* [What this task involves]
Beginning with the line that holds "Сведения о зачислении — 2026" in the data below, give again every line through the one that holds "Контакты отборочных комиссий – 2026/27", exactly as written.

= = =

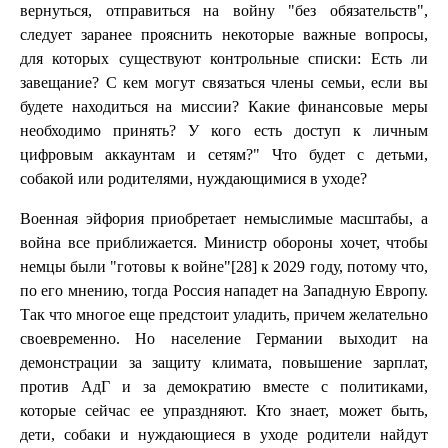
вернуться, отправиться на войну "без обязательств",
следует заранее прояснить некоторые важные вопросы,
для которых существуют контрольные списки: Есть ли
завещание? С кем могут связаться члены семьи, если вы
будете находиться на миссии? Какие финансовые меры
необходимо принять? У кого есть доступ к личным
цифровым аккаунтам и сетям?" Что будет с детьми,
собакой или родителями, нуждающимися в уходе?
Военная эйфория приобретает немыслимые масштабы, а
война все приближается. Министр обороны хочет, чтобы
немцы были "готовы к войне"[28] к 2029 году, потому что,
по его мнению, тогда Россия нападет на Западную Европу.
Так что многое еще предстоит уладить, причем желательно
своевременно. Но население Германии выходит на
демонстрации за защиту климата, повышение зарплат,
против АдГ и за демократию вместе с политиками,
которые сейчас ее упраздняют. Кто знает, может быть,
дети, собаки и нуждающиеся в уходе родители найдут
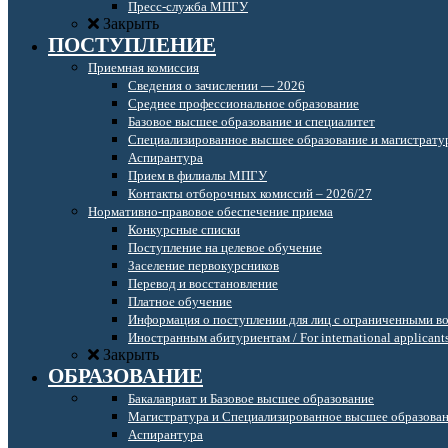
Пресс-служба МПГУ
Закрыть
ПОСТУПЛЕНИЕ
Приемная комиссия
Сведения о зачислении — 2026
Среднее профессиональное образование
Базовое высшее образование и специалитет
Специализированное высшее образование и магистрату
Аспирантура
Прием в филиалы МПГУ
Контакты отборочных комиссий – 2026/27
Нормативно-правовое обеспечение приема
Конкурсные списки
Поступление на целевое обучение
Заселение первокурсников
Перевод и восстановление
Платное обучение
Информация о поступлении для лиц с ограниченными в
Иностранным абитуриентам / For international applicant
Закрыть
ОБРАЗОВАНИЕ
Бакалавриат и Базовое высшее образование
Магистратура и Специализированное высшее образова
Аспирантура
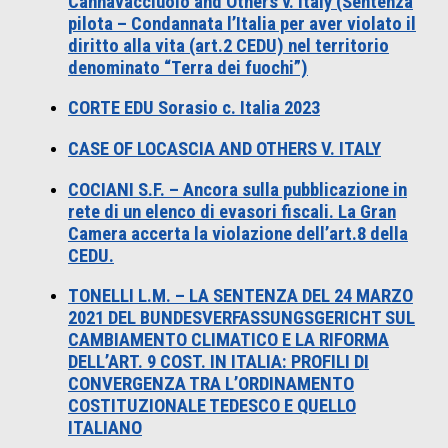
Cannavacciuolo and Others v. Italy (Sentenza
pilota – Condannata l’Italia per aver violato il
diritto alla vita (art.2 CEDU) nel territorio
denominato “Terra dei fuochi”)
CORTE EDU Sorasio c. Italia 2023
CASE OF LOCASCIA AND OTHERS V. ITALY
COCIANI S.F. – Ancora sulla pubblicazione in
rete di un elenco di evasori fiscali. La Gran
Camera accerta la violazione dell’art.8 della
CEDU.
TONELLI L.M. – LA SENTENZA DEL 24 MARZO
2021 DEL BUNDESVERFASSUNGSGERICHT SUL
CAMBIAMENTO CLIMATICO E LA RIFORMA
DELL’ART. 9 COST. IN ITALIA: PROFILI DI
CONVERGENZA TRA L’ORDINAMENTO
COSTITUZIONALE TEDESCO E QUELLO
ITALIANO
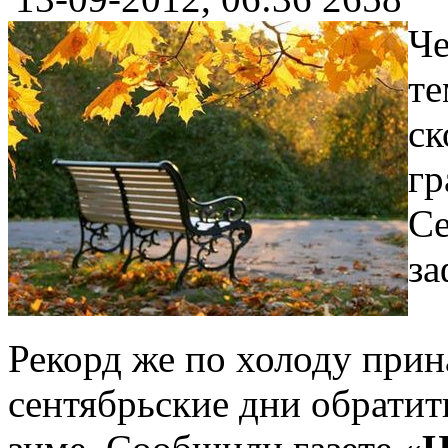
Че
те
ск
гр
С
за
Рекорд же по холоду прина
сентябрьские дни обратит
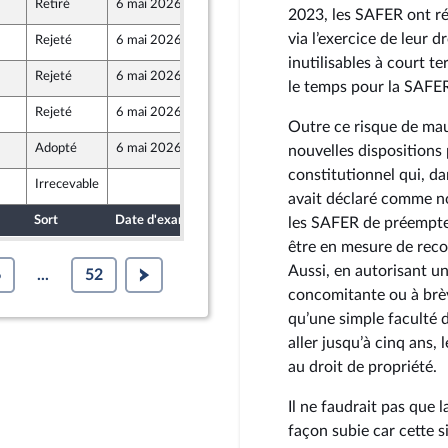
Retiré
6 mai 2026
29 avril 2026
2023, les SAFER ont ré
via l’exercice de leur 
Rejeté
6 mai 2026
29 avril 2026
ront Populaire
inutilisables à court 
Rejeté
6 mai 2026
29 avril 2026
le temps pour la SAFER 
Rejeté
6 mai 2026
27 avril 2026
Outre ce risque de mau
Adopté
6 mai 2026
6 mai 2026
nouvelles dispositions 
r
constitutionnel qui, d
Irrecevable
29 avril 2026
avait déclaré comme no
Sort
Date d'examen
Date de dépôt
les SAFER de préempter
être en mesure de reco
Aussi, en autorisant un
6
...
52
concomitante ou à brèv
qu’une simple faculté d
aller jusqu’à cinq ans,
au droit de propriété.
Il ne faudrait pas que
façon subie car cette s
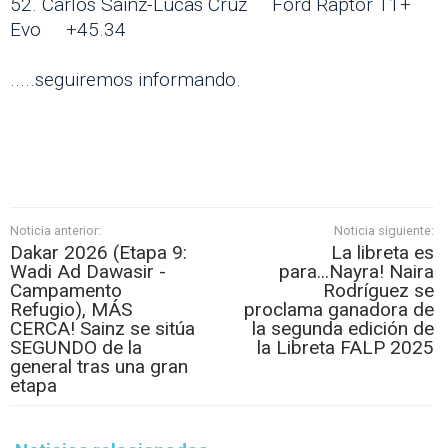
52. Carlos Sainz-Lucas Cruz Ford Raptor T1+
Evo +45.34
.....seguiremos informando.
Noticia anterior:
Noticia siguiente:
Dakar 2026 (Etapa 9:
La libreta es
Wadi Ad Dawasir -
para...Nayra! Naira
Campamento
Rodríguez se
Refugio), MÁS
proclama ganadora de
CERCA! Sainz se sitúa
la segunda edición de
SEGUNDO de la
la Libreta FALP 2025
general tras una gran
etapa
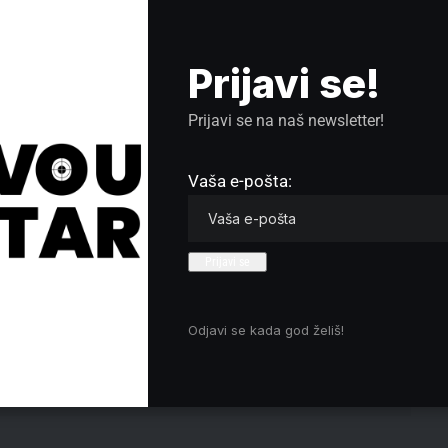
 je preče od naše bezbednosti“, navela je ona.
ušan Pavlović je podsetio da je na istoj raskrsnici
ine, dok je prošlog leta novi turski tramvaj u probnoj
Prijavi se!
radi o problemu sa skretnicom“, naveo je on.
Prijavi se na naš newsletter!
Vaša e-pošta:
Odjavi se kada god želiš!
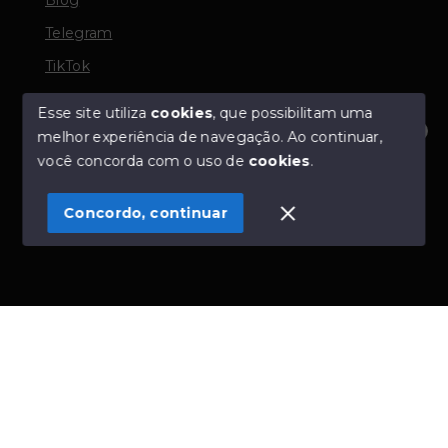
Telegram
TikTok
Esse site utiliza
cookies
, que possibilitam uma
melhor experiência de navegação.
Ao continuar,
© Copyright 2026 - TORQUATO ∴ Corretor de Imóveis
Olá! Estamos disponíveis para te ajudar.
você concorda com o uso de
cookies
.
- CRECI 42643f | 136.004f Perito Avaliador CNAI 37357
- Todos os direitos reservados
Concordo, continuar
SITE PARA IMOBILIARIA
Início
Histórico
Favoritos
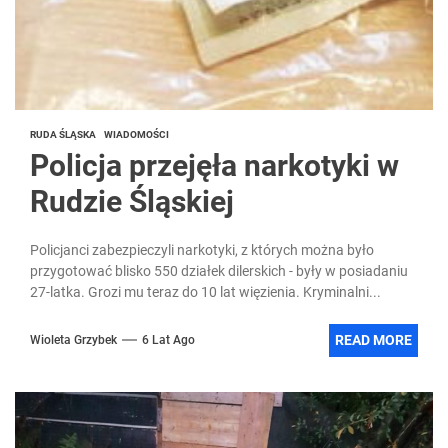
RUDA ŚLĄSKA
WIADOMOŚCI
Policja przejęła narkotyki w
Rudzie Śląskiej
Policjanci zabezpieczyli narkotyki, z których można było
przygotować blisko 550 działek dilerskich - były w posiadaniu
27-latka. Grozi mu teraz do 10 lat więzienia. Kryminalni...
READ MORE
Wioleta Grzybek
6 Lat Ago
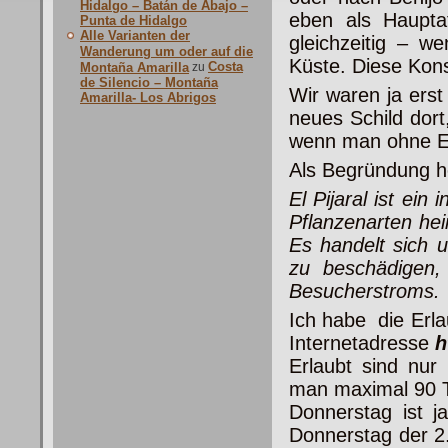
Hidalgo – Batán de Abajo –
eben als Haupta
Punta de Hidalgo
Alle Varianten der
gleichzeitig – w
Wanderung um oder auf die
Küste. Diese Konst
Costa
Montaña Amarilla
zu
de Silencio – Montaña
Wir waren ja ers
Amarilla- Los Abrigos
neues Schild dort
wenn man ohne Erl
Als Begründung he
El Pijaral ist ein
Pflanzenarten heim
Es handelt sich 
zu beschädigen,
Besucherstroms.
Ich habe die Erla
Internetadresse
h
Erlaubt sind nur
man maximal 90 T
Donnerstag ist j
Donnerstag der 2.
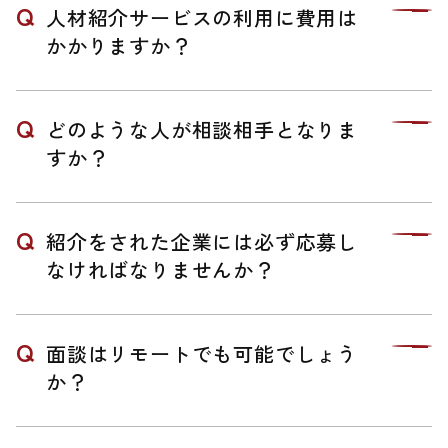
人材紹介サービスの利用に費用は
かかりますか？
どのような人が相談相手となりま
すか？
紹介をされた企業には必ず応募し
なければなりませんか？
面談はリモートでも可能でしょう
か？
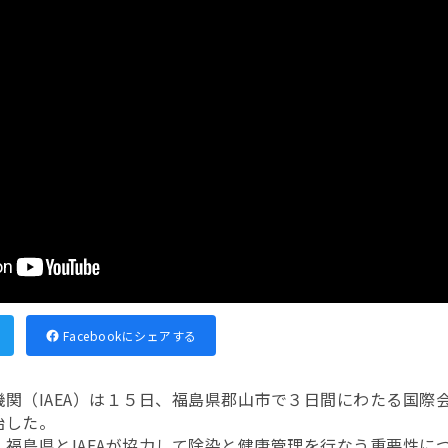
Facebookにシェアする
関（IAEA）は１５日、福島県郡山市で３日間にわたる国際
始した。
福島県とIAEAが協力して除染と健康管理を行なう重要性につ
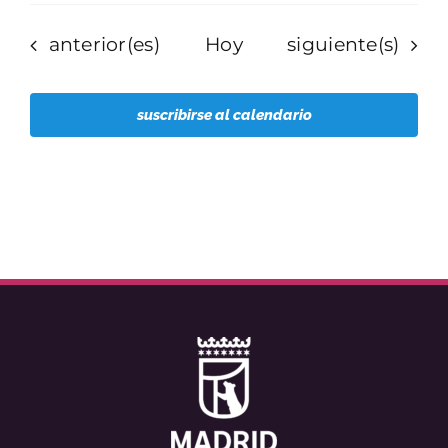
Eventos
Eventos
anterior(es)
Hoy
siguiente(s)
suscribirse al calendario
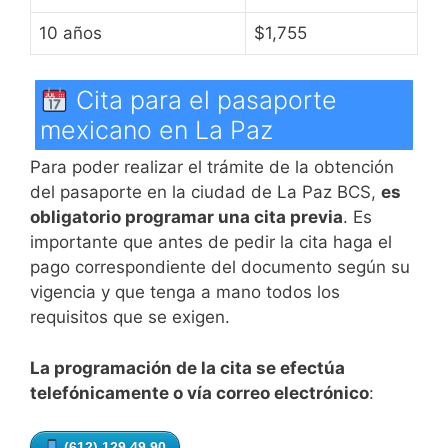
10 años
$1,755
Cita para el pasaporte
mexicano en La Paz
Para poder realizar el trámite de la obtención
del pasaporte en la ciudad de La Paz BCS,
es
obligatorio programar una cita previa
. Es
importante que antes de pedir la cita haga el
pago correspondiente del documento según su
vigencia y que tenga a mano todos los
requisitos que se exigen.
La programación de la cita se efectúa
telefónicamente o vía correo electrónico
:
(612) 129 49 90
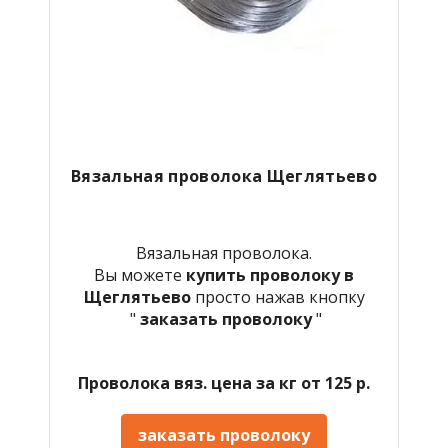
Вязальная проволока Щеглятьево
Вязальная проволока.
Вы можете
купить проволоку в
Щеглятьево
просто нажав кнопку
"
заказать проволоку
"
Проволока вяз. цена за кг от 125 р.
заказать проволоку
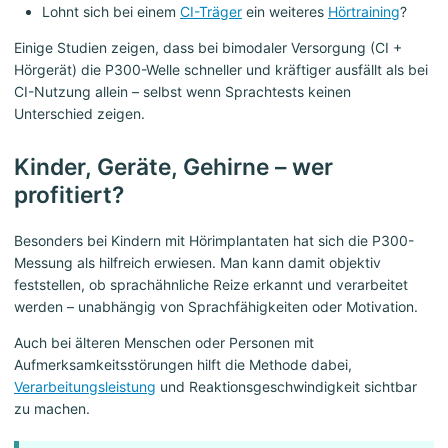
Lohnt sich bei einem
CI-Träger
ein weiteres
Hörtraining
?
Einige Studien zeigen, dass bei bimodaler Versorgung (CI +
Hörgerät) die P300-Welle schneller und kräftiger ausfällt als bei
CI-Nutzung allein – selbst wenn Sprachtests keinen
Unterschied zeigen.
Kinder, Geräte, Gehirne – wer
profitiert?
Besonders bei Kindern mit Hörimplantaten hat sich die P300-
Messung als hilfreich erwiesen. Man kann damit objektiv
feststellen, ob sprachähnliche Reize erkannt und verarbeitet
werden – unabhängig von Sprachfähigkeiten oder Motivation.
Auch bei älteren Menschen oder Personen mit
Aufmerksamkeitsstörungen hilft die Methode dabei,
Verarbeitungsleistung
und Reaktionsgeschwindigkeit sichtbar
zu machen.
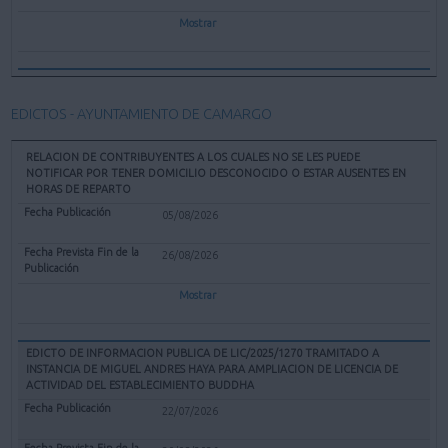
Mostrar
EDICTOS - AYUNTAMIENTO DE CAMARGO
RELACION DE CONTRIBUYENTES A LOS CUALES NO SE LES PUEDE
NOTIFICAR POR TENER DOMICILIO DESCONOCIDO O ESTAR AUSENTES EN
HORAS DE REPARTO
05/08/2026
26/08/2026
Mostrar
EDICTO DE INFORMACION PUBLICA DE LIC/2025/1270 TRAMITADO A
INSTANCIA DE MIGUEL ANDRES HAYA PARA AMPLIACION DE LICENCIA DE
ACTIVIDAD DEL ESTABLECIMIENTO BUDDHA
22/07/2026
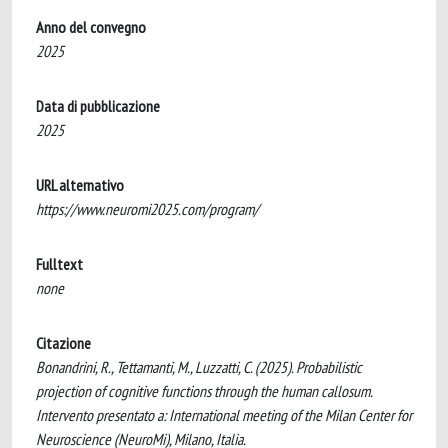
Anno del convegno
2025
Data di pubblicazione
2025
URL alternativo
https://www.neuromi2025.com/program/
Fulltext
none
Citazione
Bonandrini, R., Tettamanti, M., Luzzatti, C. (2025). Probabilistic
projection of cognitive functions through the human callosum.
Intervento presentato a: International meeting of the Milan Center for
Neuroscience (NeuroMi), Milano, Italia.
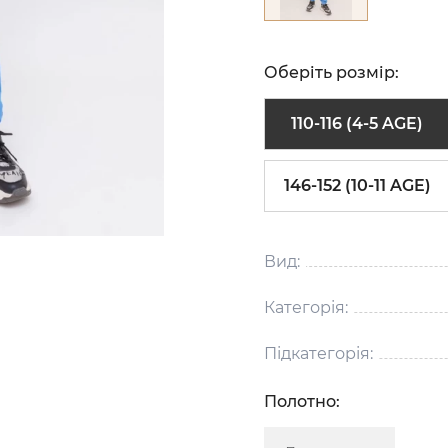
Оберіть розмір:
110-116 (4-5 AGE)
146-152 (10-11 AGE)
Вид:
Категорія:
Підкатегорія:
Полотно:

= = =

* [Completed task]
Сведения о зачислении — 2026
Среднее профессиональное образование
Базовое высшее образование и специалитет
Специализированное высшее образование и магистрату
Аспирантура
Прием в филиалы МПГУ
Контакты отборочных комиссий – 2026/27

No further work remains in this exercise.